The downward pressure during operation should be controlled between 5 and 10 N, ensuring that while removing more than 95% of the snow, it does not produce a transient displacement of more than 2 mm on the 35 mm aluminum alloy frame.

Do Not Splash Water

In winter, the ambient temperature of polycrystalline silicon panels is usually below -10 °C. If warm water above 40 °C is splashed to melt snow quickly, the instantaneous 50 °C temperature difference will generate huge thermal stress.

When this thermal stress exceeds the tensile strength of 50 MPa inside the tempered glass, it will cause the glass to burst.

Furthermore, if water enters the gap between the aluminum alloy frame and the silicone sealing strip and freezes again at night, the mechanical force generated by its 9% volume expansion will pry open the encapsulation layer, increasing water vapor permeability by 20 times, leading to the early termination of the 25-year module life within just 3 winters due to the PID (Potential Induced Degradation) effect.

Finding the Angle

The static friction coefficient of the polycrystalline silicon panel surface is about 0.3 to 0.5 in a dry state.
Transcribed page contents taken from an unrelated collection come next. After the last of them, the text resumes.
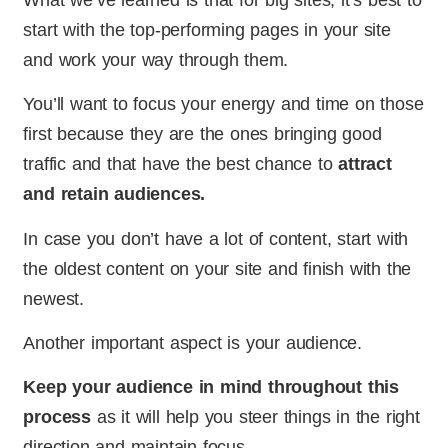
start with the top-performing pages in your site
and work your way through them.
You’ll want to focus your energy and time on those
first because they are the ones bringing good
traffic and that have the best chance to
attract
and retain audiences.
In case you don’t have a lot of content, start with
the oldest content on your site and finish with the
newest.
Another important aspect is your audience.
Keep your audience in mind throughout this
process
as it will help you steer things in the right
direction and maintain focus.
When the installation angle is greater than 35°, the snow will slide off as a whole under the action of its own weight as long as a 0.1 mm water film is generated at the bottom.

However, in systems with small tilt angles of 15° to 25°, snow often accumulates at the frame, reaching a thickness of more than 10 cm.

These residual snow blocks will form ice dams during the melting process, hindering the subsequent drainage of snowmelt, and causing the frame to be soaked in weakly acidic snowmelt with a pH of about 5.6 for a long time.

During maintenance, priority should be given to clearing the "snow platform" at the bottom of the module. Once the mechanical support points at the bottom are destroyed, the snow on the upper 70% of the area will usually achieve self-cleaning using gravity.